Every line of the entries below that includes "Orly" belongs in the answer, copied as written.

DATA TO PROCESS ->
○ ○ ○ ○

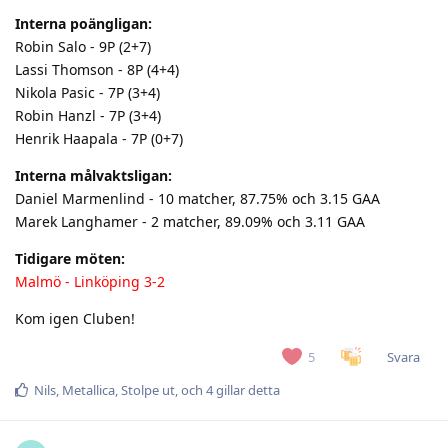
Interna poängligan:
Robin Salo - 9P (2+7)
Lassi Thomson - 8P (4+4)
Nikola Pasic - 7P (3+4)
Robin Hanzl - 7P (3+4)
Henrik Haapala - 7P (0+7)
Interna målvaktsligan:
Daniel Marmenlind - 10 matcher, 87.75% och 3.15 GAA
Marek Langhamer - 2 matcher, 89.09% och 3.11 GAA
Tidigare möten:
Malmö - Linköping 3-2
Kom igen Cluben!
Svara
5
Nils
,
Metallica
,
Stolpe ut
, och
4
gillar detta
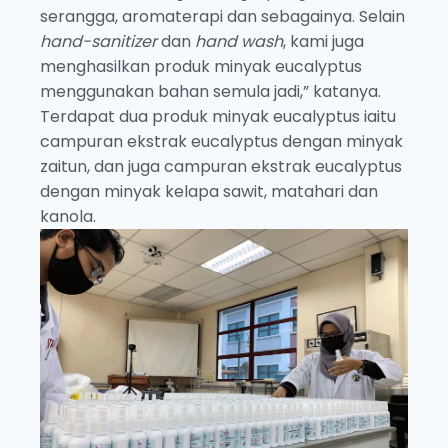
serangga, aromaterapi dan sebagainya. Selain
hand-sanitizer
dan
hand wash
, kami juga
menghasilkan produk minyak eucalyptus
menggunakan bahan semula jadi,” katanya.
Terdapat dua produk minyak eucalyptus iaitu
campuran ekstrak eucalyptus dengan minyak
zaitun, dan juga campuran ekstrak eucalyptus
dengan minyak kelapa sawit, matahari dan
kanola.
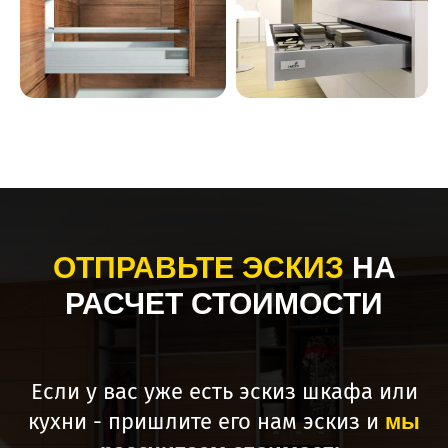
ОТПРАВЬТЕ ЭСКИЗ
НА
РАСЧЕТ СТОИМОСТИ
Если у вас уже есть эскиз шкафа или
кухни - пришлите его нам эскиз и
мы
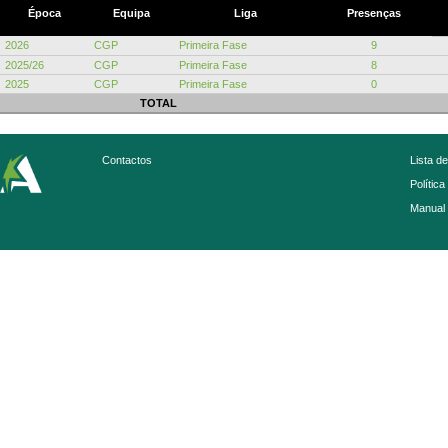
Época
Equipa
Liga
Presenças
2026
CGP
Primeira Fase
9
2025/26
CGP
Primeira Fase
8
2025
CGP
Primeira Fase
0
TOTAL
Contactos
Lista d
Política
Manual 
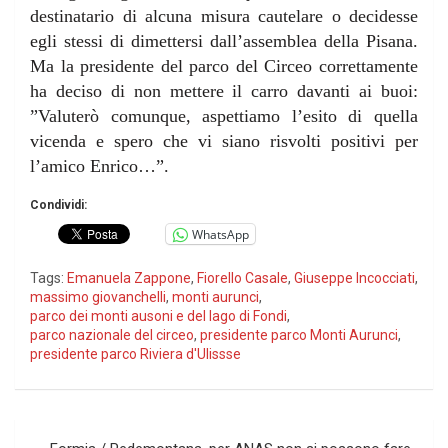
destinatario di alcuna misura cautelare o decidesse
egli stessi di dimettersi dall’assemblea della Pisana.
Ma la presidente del parco del Circeo correttamente
ha deciso di non mettere il carro davanti ai buoi:
”Valuterò comunque, aspettiamo l’esito di quella
vicenda e spero che vi siano risvolti positivi per
l’amico Enrico…”.
Condividi:
WhatsApp
Tags:
Emanuela Zappone
,
Fiorello Casale
,
Giuseppe Incocciati
,
massimo giovanchelli
,
monti aurunci
,
parco dei monti ausoni e del lago di Fondi
,
parco nazionale del circeo
,
presidente parco Monti Aurunci
,
presidente parco Riviera d'Ulissse
Navigazione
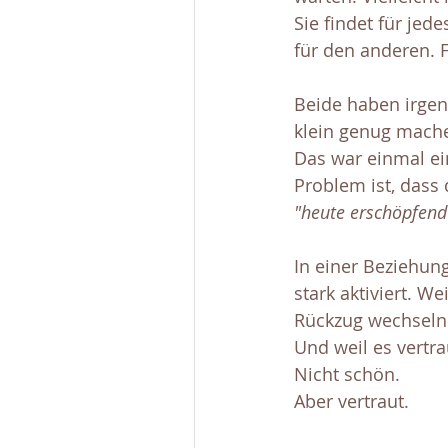
Sie findet für jed
für den anderen. F
Beide haben irge
klein genug mache
Das war einmal ein
Problem ist, dass
"heute erschöpfend
In einer Beziehun
stark aktiviert. W
Rückzug wechseln. 
Und weil es vertrau
Nicht schön. 
Aber vertraut.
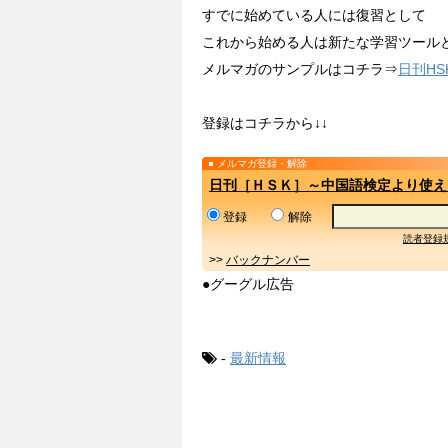
すでに始めている人には復習として
これから始める人は新たな学習ツール
メルマガのサンプルはコチラ⇒
日刊H
登録はコチラから↓↓
メルマガ登録・解除
日刊［ＨＳＫ］～中国語検定より使え
登録
解除
読者登録
>>
バックナンバー
●グーグル広告
-
最新情報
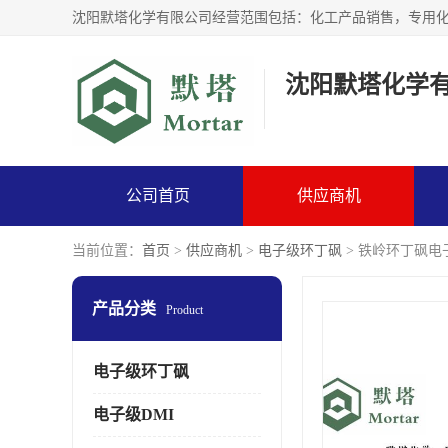
沈阳默塔化学
公司首页
供应商机
当前位置：
首页
>
供应商机
>
电子级环丁砜
> 铁岭环丁砜电
产品分类
Product
电子级环丁砜
电子级DMI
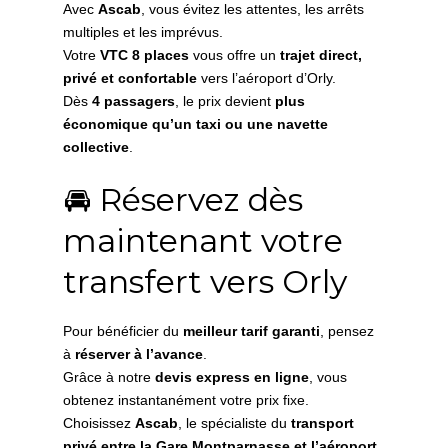
Avec
Ascab
, vous évitez les attentes, les arrêts
multiples et les imprévus.
Votre
VTC 8 places
vous offre un
trajet direct,
privé et confortable
vers l’aéroport d’Orly.
Dès
4 passagers
, le prix devient
plus
économique qu’un taxi ou une navette
collective
.
🚘 Réservez dès
maintenant votre
transfert vers Orly
Pour bénéficier du
meilleur tarif garanti
, pensez
à
réserver à l’avance
.
Grâce à notre
devis express en ligne
, vous
obtenez instantanément votre prix fixe.
Choisissez
Ascab
, le spécialiste du
transport
privé entre la Gare Montparnasse et l’aéroport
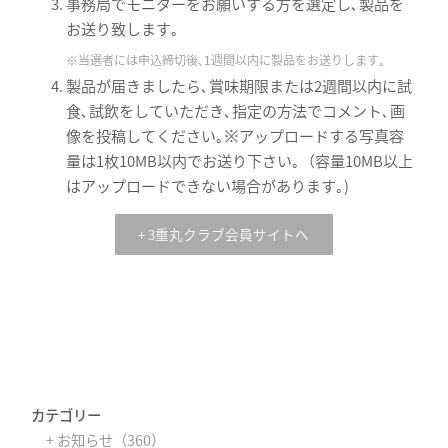
事務局でモニターをお願いする方を選定し､製品を
お送り致します｡
※当選者には申込締切後､1週間以内に製品をお送りします｡
製品が届きましたら､賞味期限または2週間以内に試
食､試飲をしていただき､指定の方法でコメント､画
像を投稿してください｡※アップロードする写真容
量は1枚10MB以内でお送り下さい｡（容量10MB以上
はアップロードできない場合があります｡)
+ 3重丸クラブ会員サイトへ
カテゴリー
+ お知らせ（360）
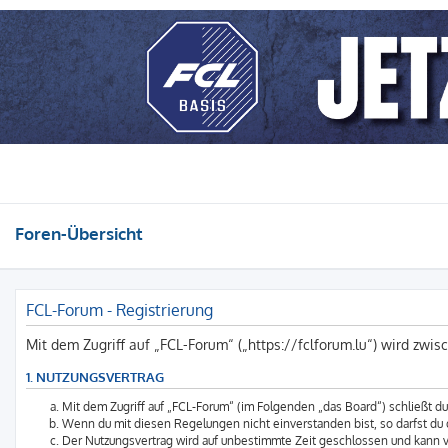
Foren-Übersicht
FCL-Forum - Registrierung
Mit dem Zugriff auf „FCL-Forum“ („https://fclforum.lu“) wird zwi
1. NUTZUNGSVERTRAG
Mit dem Zugriff auf „FCL-Forum“ (im Folgenden „das Board“) schließt 
Wenn du mit diesen Regelungen nicht einverstanden bist, so darfst du d
Der Nutzungsvertrag wird auf unbestimmte Zeit geschlossen und kann vo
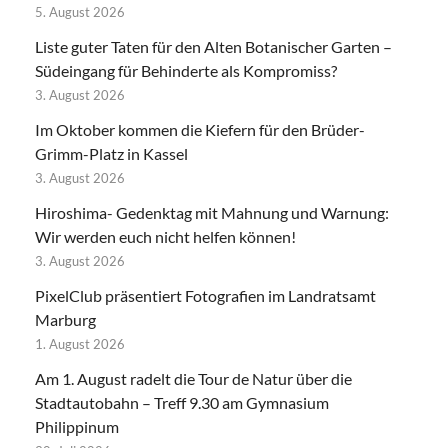
5. August 2026
Liste guter Taten für den Alten Botanischer Garten –
Südeingang für Behinderte als Kompromiss?
3. August 2026
Im Oktober kommen die Kiefern für den Brüder-
Grimm-Platz in Kassel
3. August 2026
Hiroshima- Gedenktag mit Mahnung und Warnung:
Wir werden euch nicht helfen können!
3. August 2026
PixelClub präsentiert Fotografien im Landratsamt
Marburg
1. August 2026
Am 1. August radelt die Tour de Natur über die
Stadtautobahn – Treff 9.30 am Gymnasium
Philippinum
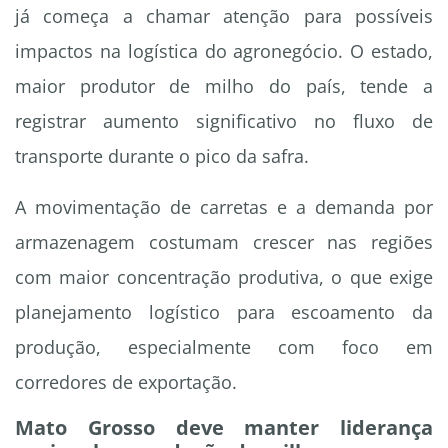
já começa a chamar atenção para possíveis
impactos na logística do agronegócio. O estado,
maior produtor de milho do país, tende a
registrar aumento significativo no fluxo de
transporte durante o pico da safra.
A movimentação de carretas e a demanda por
armazenagem costumam crescer nas regiões
com maior concentração produtiva, o que exige
planejamento logístico para escoamento da
produção, especialmente com foco em
corredores de exportação.
Mato Grosso deve manter liderança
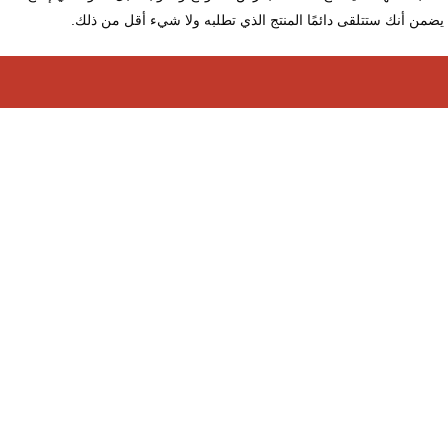
ا يضمن أنك ستتلقى دائمًا المنتج الذي تطلبه ولا شيء أقل من ذلك.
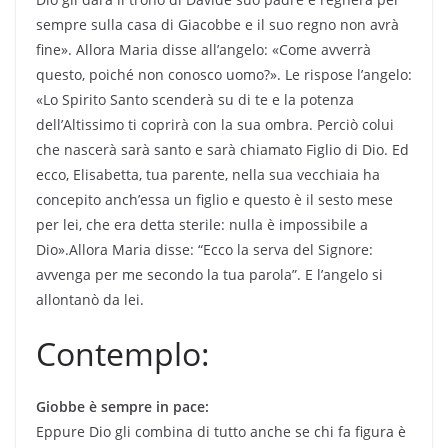
sempre sulla casa di Giacobbe e il suo regno non avrà
fine». Allora Maria disse all’angelo: «Come avverrà
questo, poiché non conosco uomo?». Le rispose l’angelo:
«Lo Spirito Santo scenderà su di te e la potenza
dell’Altissimo ti coprirà con la sua ombra. Perciò colui
che nascerà sarà santo e sarà chiamato Figlio di Dio. Ed
ecco, Elisabetta, tua parente, nella sua vecchiaia ha
concepito anch’essa un figlio e questo è il sesto mese
per lei, che era detta sterile: nulla è impossibile a
Dio».Allora Maria disse: “Ecco la serva del Signore:
avvenga per me secondo la tua parola”. E l’angelo si
allontanò da lei.
Contemplo:
Giobbe è sempre in pace:
Eppure Dio gli combina di tutto anche se chi fa figura è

○ ○ ○ ○

RESPONSE TO THE TASK ->
vers l’aéroport d’Orly.
transfert vers Orly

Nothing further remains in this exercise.